Von Stefan Gallerund Bernhard Lohr

Der Landkreis München ist gleichermaßen reich wie sexy - er wächst ohne Unterlass, die größten Firmen siedeln sich hier an, es kommen immer mehr Menschen in den sogenannten Speckgürtel rund um die Landeshauptstadt. Mit dem Erfolg wachsen die Anforderungen: Ständig beschließt der Kreistag den Bau zusätzlicher weiterführender Schulen, er hat eine Vorbildrolle bei der Flüchtlingshilfe übernommen, steigt mehr und mehr in Themen wie Wohnungsnothilfe, ÖPNV und Elektromobilität ein. Doch wer soll all das bezahlen? Letztlich bleibt es an den Kommunen hängen, die ihren Obolus in Form der Kreisumlage entrichten. Und die steigt 2018 um 3,1 Punkte auf 48 Prozent.

Im Finanzausschuss des Kreistages waren sich trotz eines engagierten Schlagabtausches letztlich alle einig. Der frühere Unterföhringer Bürgermeister Franz Schwarz (SPD) sprach von "Arbeit mit Augenmaß" durch die Kämmerei, Stefan Schelle, Rathauschef in Oberhaching und Vorsitzender der CSU-Fraktion im Kreistag, sagte, der Ansatz sei "realistisch und pragmatisch" und würde dem "Aufwand gerecht werden, ohne die Gemeinden zu überfordern".
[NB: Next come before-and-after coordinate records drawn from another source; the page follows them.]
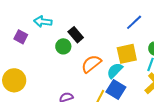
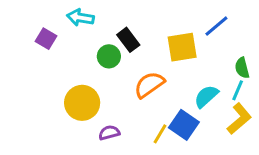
yellow square: (127, 54) -> (182, 47), moved
cyan semicircle: (115, 71) -> (206, 96), moved
yellow circle: (14, 80) -> (82, 103), moved

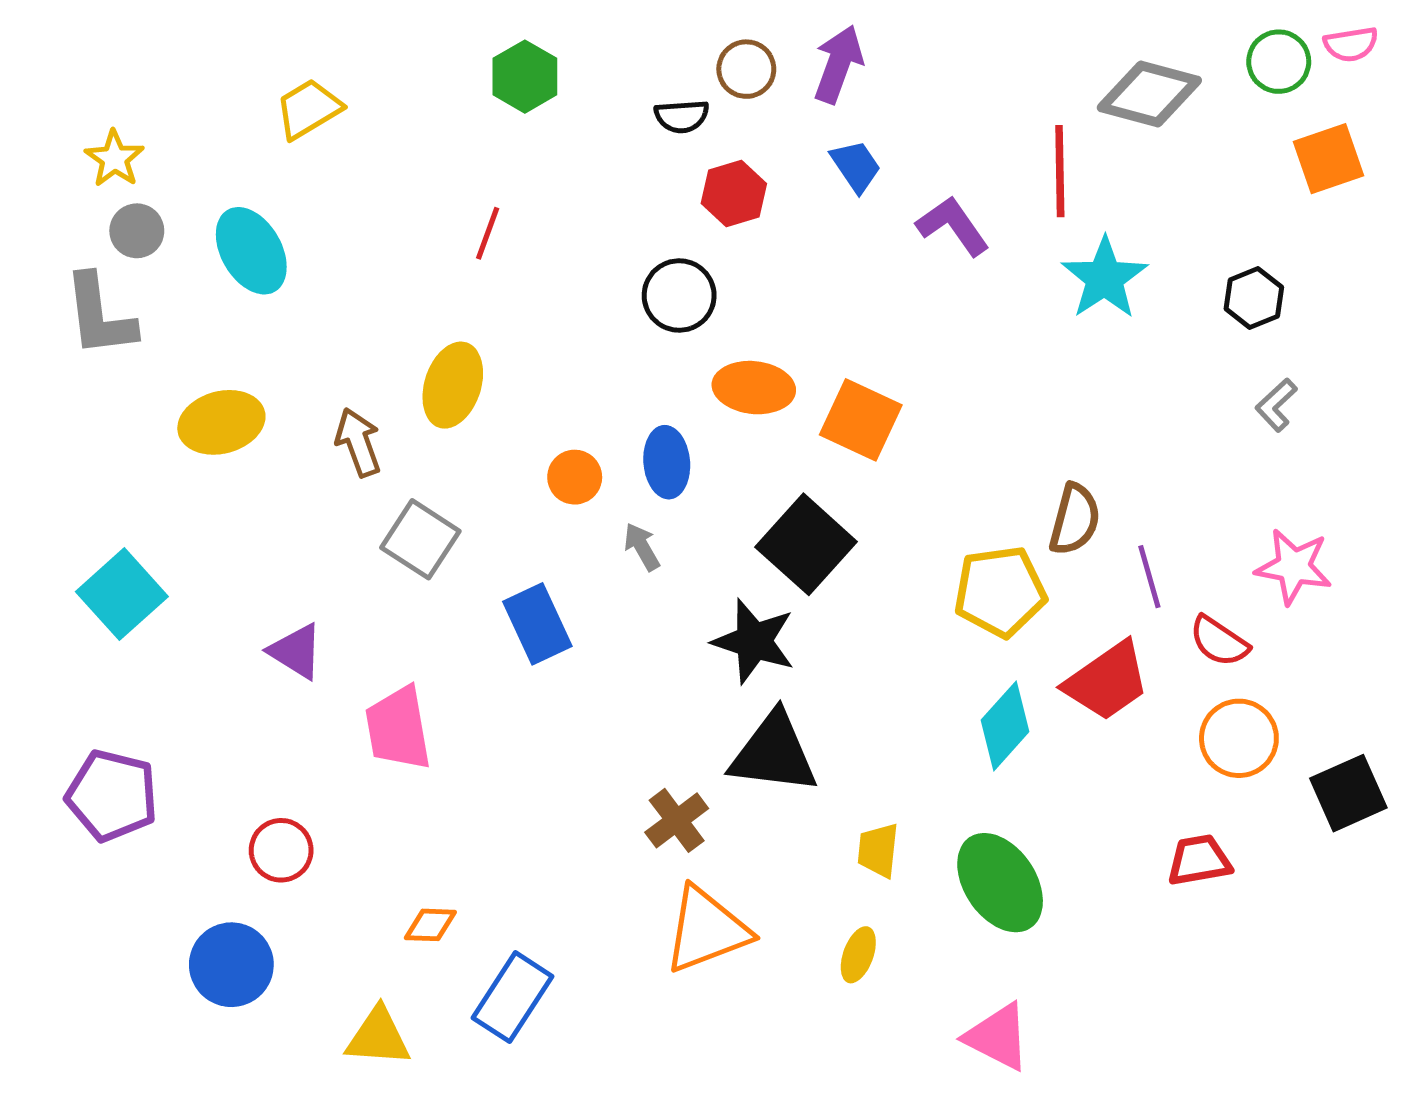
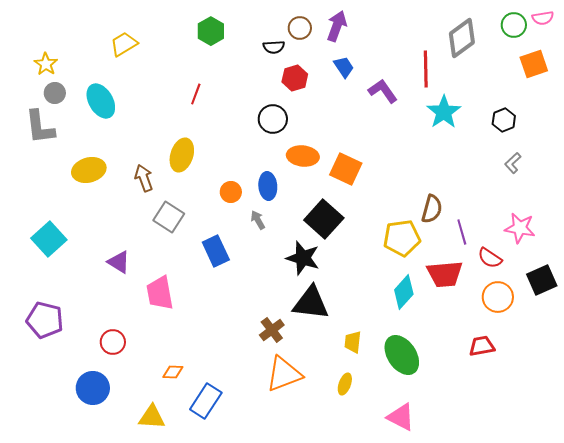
gray diamond: (1149, 94) -> (462, 38), turned -51
red trapezoid: (1107, 681) -> (445, 274), turned 30
black square: (1348, 793) -> (542, 280), moved

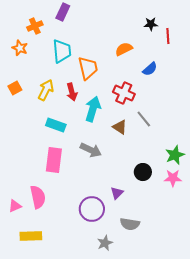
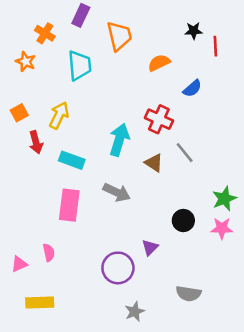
orange cross: (35, 26) -> (45, 33), turned -35
orange trapezoid: (88, 68) -> (119, 36), moved
red arrow: (72, 92) -> (36, 142), moved
pink semicircle: (38, 197) -> (49, 253), size x0.6
gray semicircle: (130, 224) -> (188, 294), moved

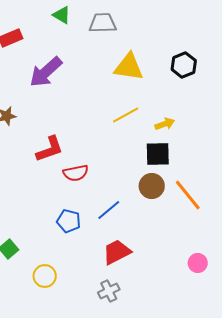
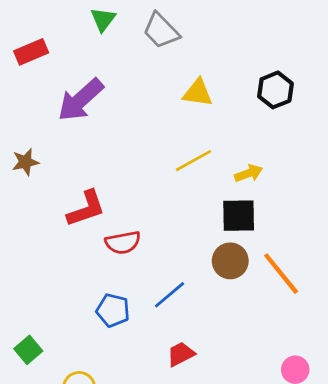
green triangle: (62, 15) -> (103, 19), turned 36
gray trapezoid: (103, 23) -> (161, 31), turned -132
yellow triangle: (129, 67) -> (198, 93), size x0.7
red trapezoid: (117, 252) -> (181, 354), size x0.7

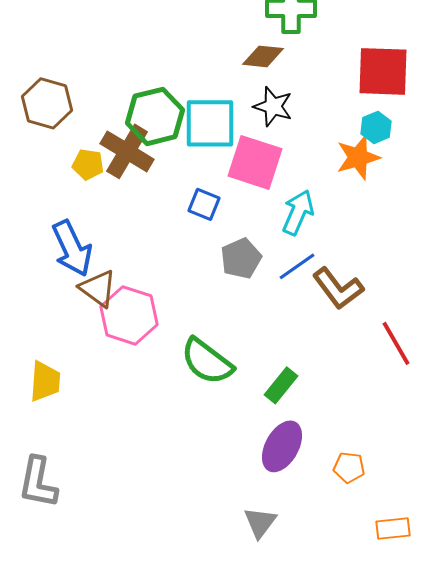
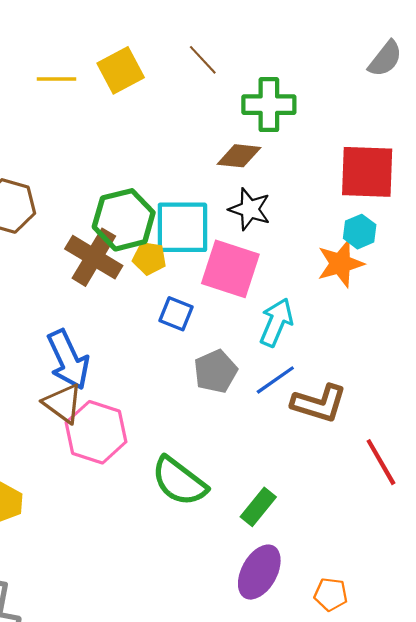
yellow pentagon: (88, 164) -> (149, 258), moved
blue arrow: (72, 248) -> (68, 360), moved
brown L-shape: (338, 288) -> (319, 403), turned -36

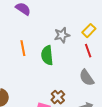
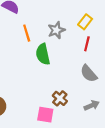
orange line: (23, 48) -> (27, 33), moved
red line: (88, 51) -> (87, 44), turned 40

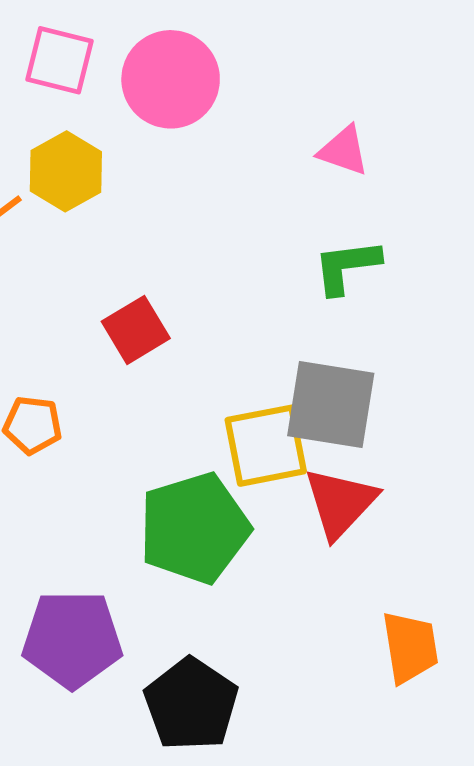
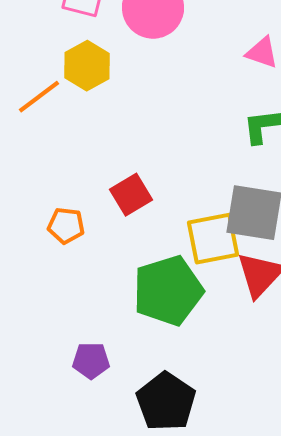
red square: (136, 330) -> (131, 195), moved
purple pentagon: (72, 639) -> (91, 361), size x0.6

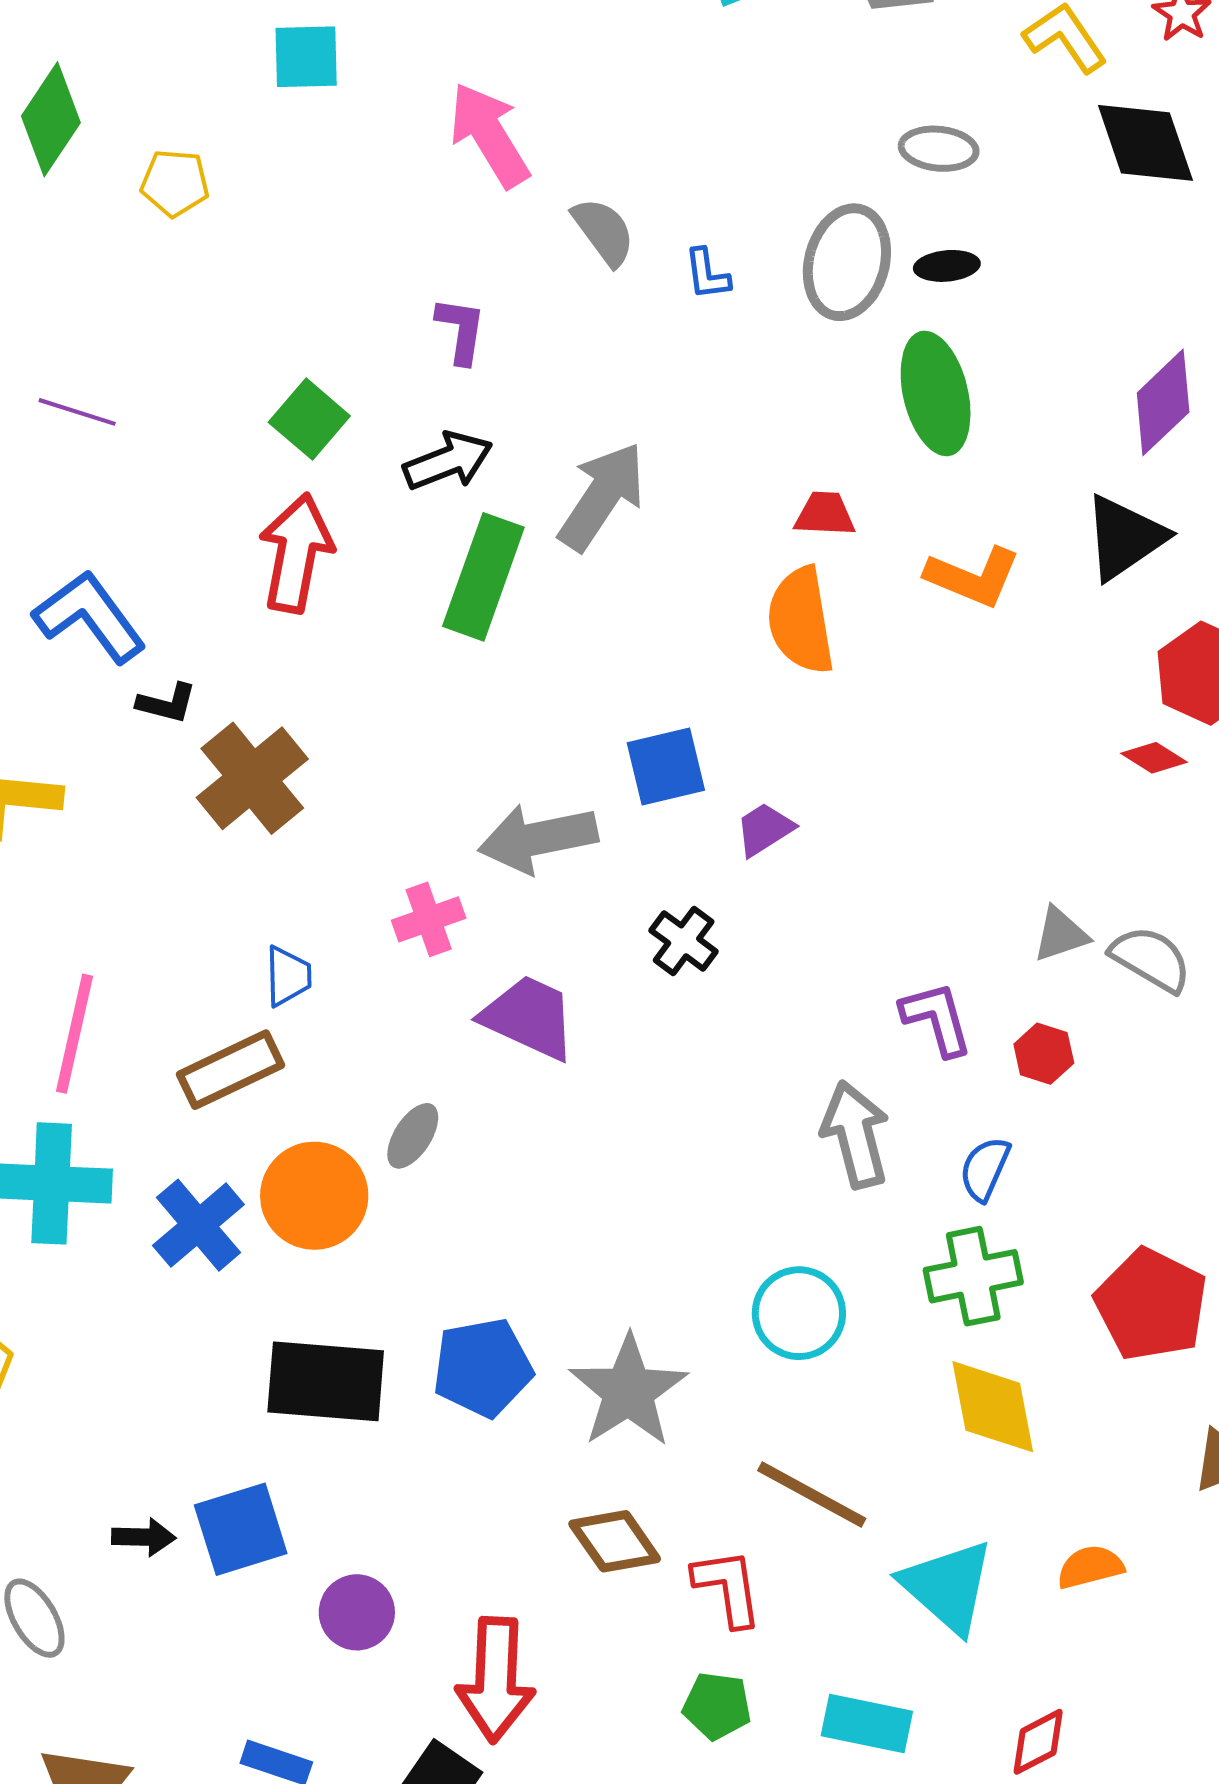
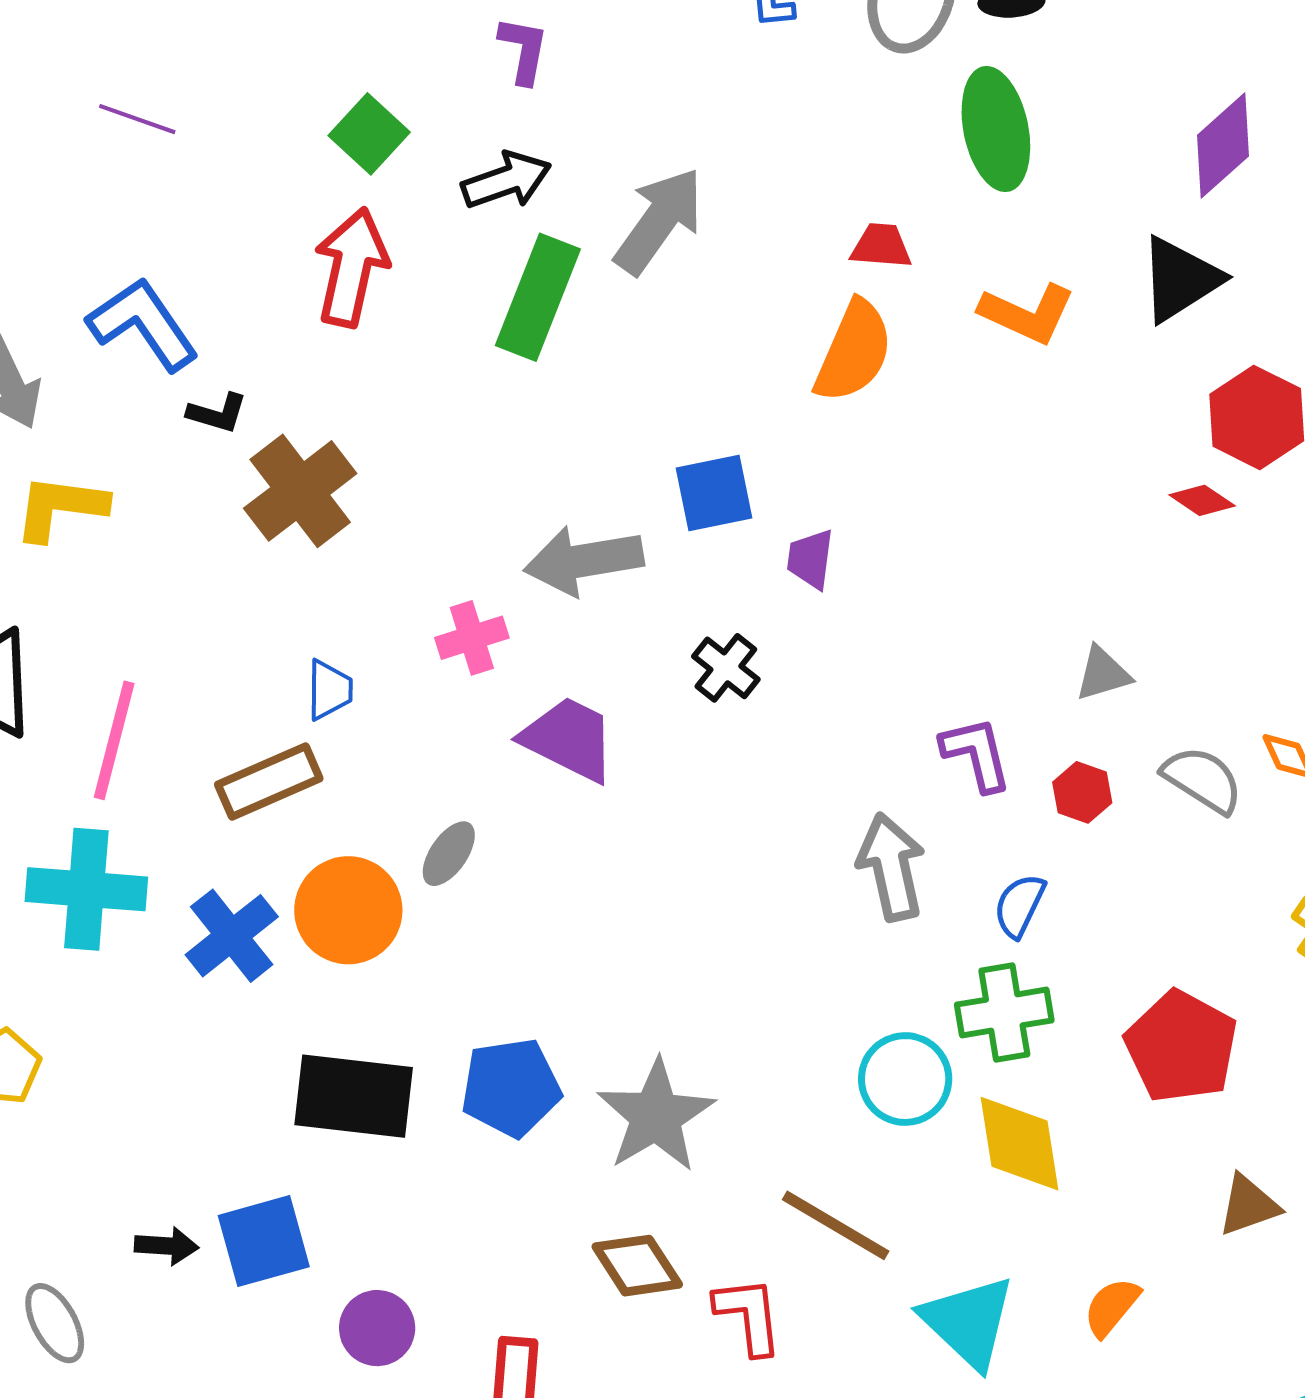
orange semicircle: (801, 621) -> (854, 351), turned -149
purple trapezoid: (764, 829) -> (810, 559), turned -52
gray semicircle: (1151, 959) -> (1203, 780), moved
cyan circle: (799, 1313) -> (905, 1079), moved
orange semicircle: (1090, 1567) -> (1112, 1307), turned -38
Doch ist dem wirklich so? Können es sich vor allem die kleineren Gemeinden ohne große Gewerbeansiedlung mir nichts, dir nichts leisten, ein, zwei oder mehr Millionen Euro zusätzlich abzudrücken? Oder ist das Prinzip des Landkreises, immer besser und erfolgreicher zu werden, an Grenzen angekommen?

Jedenfalls nimmt man nicht in allen Rathäusern des Landkreises die Entwicklung gelassen hin. Die Kommunen haben auch vermehrt Aufgaben zu bewältigen. Sie erweitern oder bauen Grund- und Mittelschulen. Kindertagesstätten werden gebraucht und mit der wachsenden Bevölkerung steigt auch die Zahl derer, die Sport treiben. In Taufkirchen, Sauerlach und Brunnthal machen Bürger Druck, Millionen in neue Sportstätten zu stecken. Und die Lokalpolitiker fragen sich, wie das gehen soll. Taufkirchen zahlt jetzt wegen des höheren Kreisumlagesatzes 4,3 Millionen Euro mehr an den Landkreis, Sauerlach 150 000 Euro und Brunnthal 780 000 Euro. Geld, das Jahr für Jahr fehlt und die Spielräume einengt. "Man muss schon hinterfragen, was wir alles auf freiwilliger Basis machen", sagt Brunnthals Bürgermeister Stefan Kern (CSU). "Das ist leider bei den Leuten noch nicht angekommen."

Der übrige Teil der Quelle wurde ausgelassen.